On le croyait immortel, mais il a fini par partir: Charles Aznavour est mort à 94 ans. Sa voix, qui résonnait si souvent, traversera les temps. Mais derrière l’incontournable chanteur, il y avait aussi un formidable acteur.


Il y avait un style Aznavour sur grand écran, dans ces lointaines années 60, aussi cabossées que remplies d’espoir. Le regard du timide qui vrille en fou. Ce voile de solitude qui drape tous les déracinés du monde. L’élégance bravache du pauvre qui ne se soumet pas, sauf à la tentation de briller. La beauté du fauché qui ne baisse pas la tête devant le puissant.

Le mémorialiste d’un pays

L’allure ne se commande pas, ne s’invente pas, elle était innée chez lui. Et cette force tellurique du petit teigneux prêt à bondir. Le phrasé sec, faubourien avec l’envie toujours d’en découdre, d’abattre son adversaire par le verbe. La sémantique comme art de la guerre. Le microsillon avait trouvé son torero. La caméra son matador.

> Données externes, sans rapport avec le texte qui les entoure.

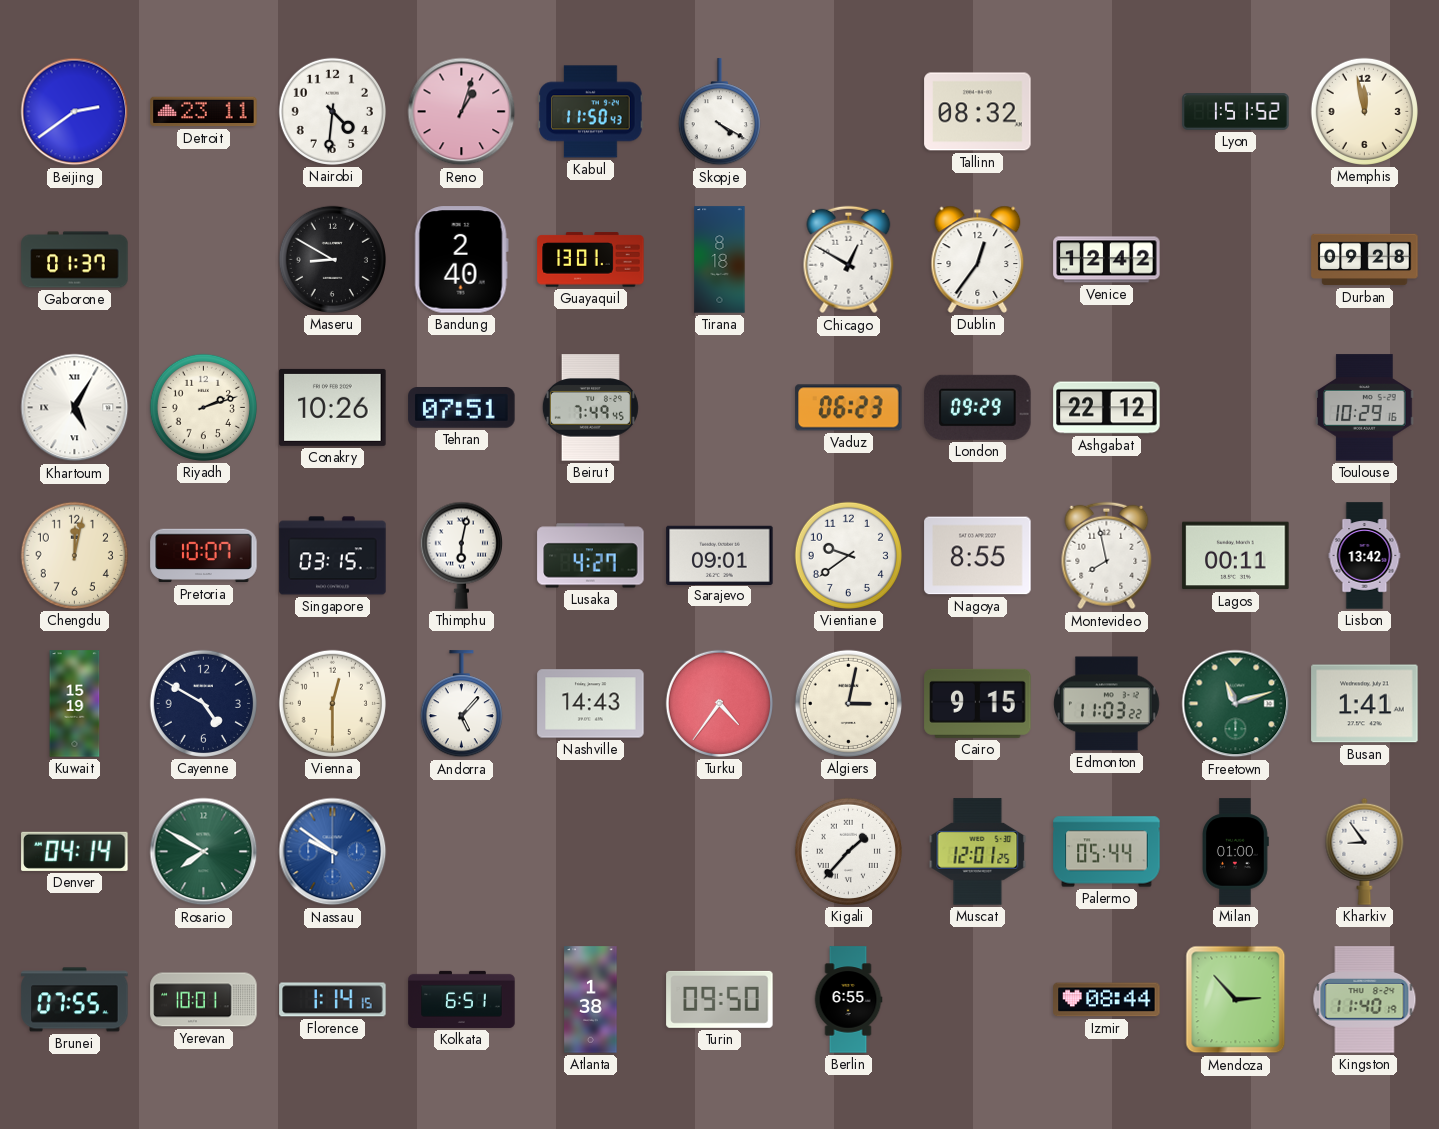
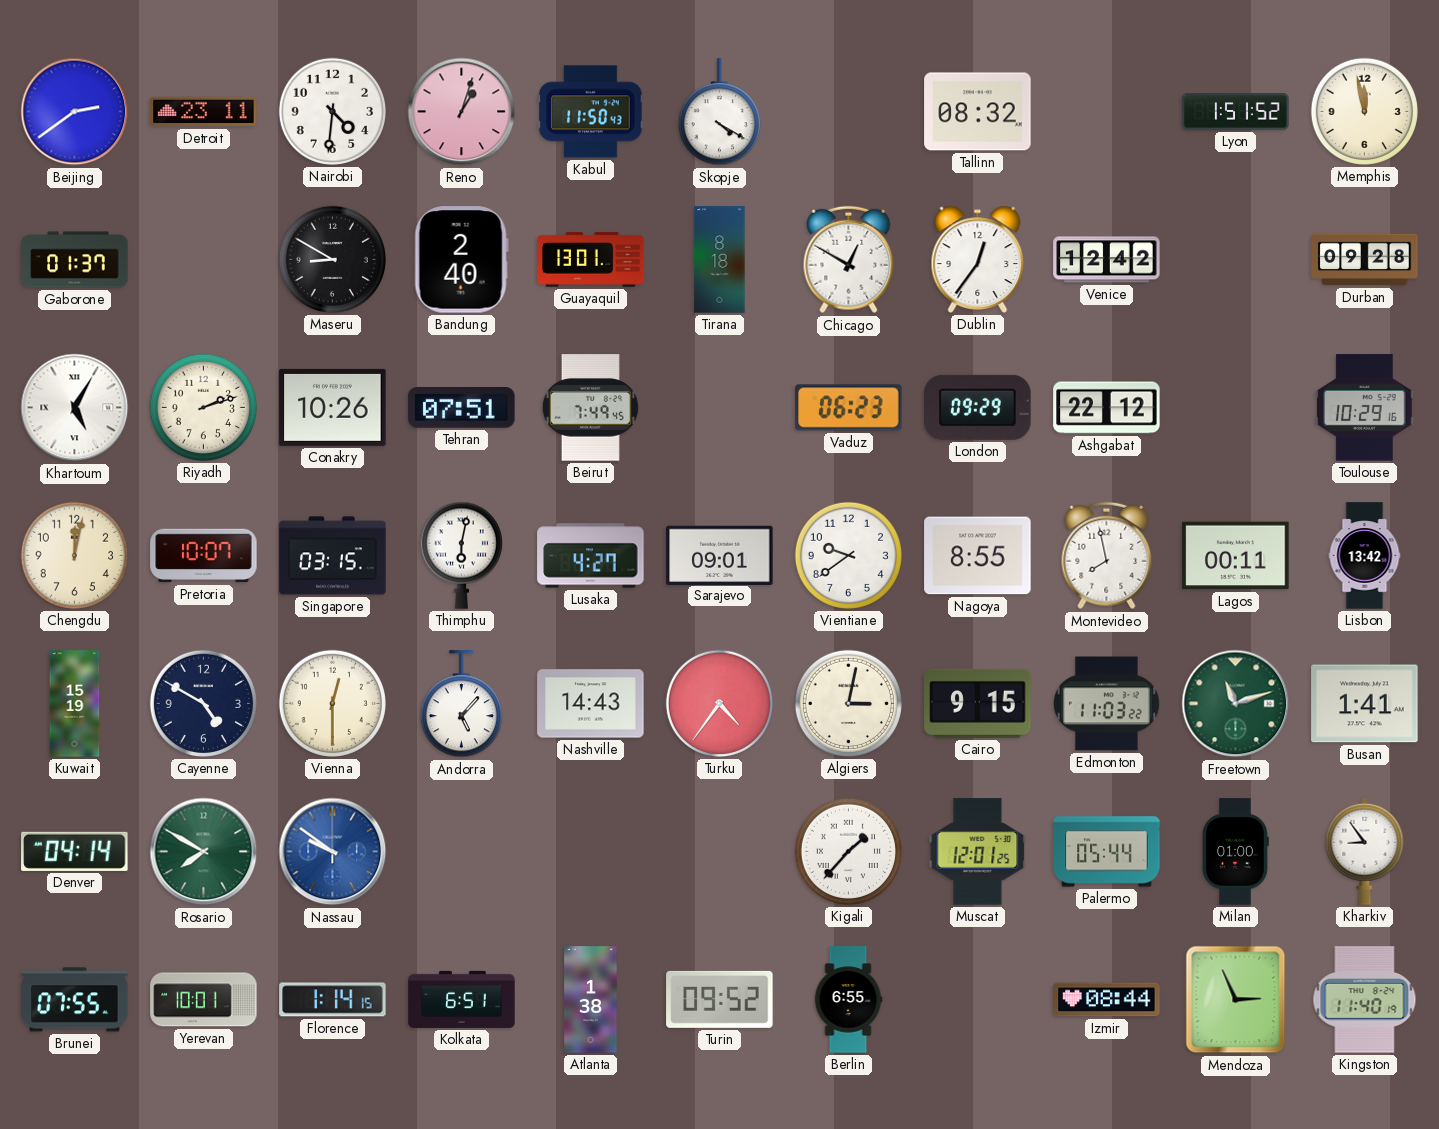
Turin: 09:50 -> 09:52
Mendoza: 2:53 -> 2:56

Solide sur les jambes, l’œil comme possédé, le menton conquérant et la réplique qui mitraille, qui emporte le spectateur dans l’inconnu.

Il puisait chez Céline cette part de noirceur car les humiliations ne s’effacent jamais vraiment ; chez Audiard, cette farce nostalgique qui aide à avancer dans l’existence ; et chez Boudard, ce vieil érotisme des fortifs sans lequel la vie serait un enfer. Ah bien sûr, aujourd’hui on parlera du compositeur, de sa voix d’or et de ses mots doux-amers qui ont tissé nos histoires intimes. Aznavour, c’est la Tapisserie de Bayeux qui tourne en boucle dans le poste de radio. Les tubes entreposés à Sèvres, sous des cloches de cristal. Le mémorialiste d’un pays qui a connu tant de tourments en un demi-siècle.

À chacun son Charles le téméraire, l’américain qui triomphait en veste à paillettes, le compagnon de la môme dans un Paris gris souris ou ce monument marmoréen de la chanson française à qui on demandait un duo, une participation, même une strophe seulement sur un album, juste pour avoir la fierté de dire : « J’ai travaillé avec le grand ». Il était le mètre-étalon du hit-parade. Le phare dans la nuit des studios d’enregistrement. Sur la table de mixage, on se demandait ce qu’aurait fait Aznavour pour sauver un titre, renforcer une mélodie ou retrouver une couleur musicale perdue. Moi, dans ce concert mérité de louanges, je ne veux pas oublier le prodigieux acteur.

Son étrangeté, sa dissonance fascinaient

Avec sa gueule au charme improbable, le nez fracassé et les gestes mécaniques, j’ai aimé sa rythmique, son côté percussionniste des rapports humains, ce sens de la répartie foudroyante et puis, cette façon si particulière de brouiller les personnalités. Un concertiste de la transformation. De l’organdi pour les réalisateurs. Tantôt réservé, tantôt explosif, il dynamitait la pellicule par sa seule présence. Souvenez-vous de lui, prisonnier de son duffle-coat et de ses élans amoureux, dans Les Dragueurs de Jean-Pierre Mocky aux côtés de Jacques Charrier et de toutes les belles du cinéma d’alors : Dany Robin, Dany Carrel, Anouk Aimée, Estelle Blain, etc…

En pianiste raté chez Truffaut, il interprétait Charlie ou Edouard selon l’heure de la journée, un virtuose qui fait des panouilles dans un dancing miteux et qui assène à son patron : « Je ne tolère pas le tutoiement ! » Derrière un piano à bretelles ou à queue, la classe d’Aznavour, son étrangeté, sa dissonance fascinaient.

Il était le docteur Samuel Goldmann, ce brigadier-intellectuel (assis) dans Un taxi pour Tobrouk avec Bibi (Maurice Biraud) comme acolyte désabusé. On ne se lasse pas de leur dialogue mordant et déchirant dans le désert de Libye. Le défilé de la Victoire semblait encore un mirage.

Balayé par septembre, cet amour d’été qu’il joue et crie dans Paris au mois d’août d’après le roman de René Fallet (toujours indisponible en DVD). Il incarnait Henri Plantin, ce vendeur d’articles de pêche vampirisé par une mannequin anglaise dans une capitale déserte et moite. L’homme insignifiant qui réclame sa part de joie, son quart d’heure de bonheur dans un quotidien déprimant. Et la dinguerie d’Aznavour s’exprimait dans le personnage d’Edmond (La Métamorphose des cloportes), ce mahatma de banlieue, filou et retors, qui pousse Lino hors de ses gonds. Chez Chabrol ou de la Patellière, nous avons tant aimé sa bohème.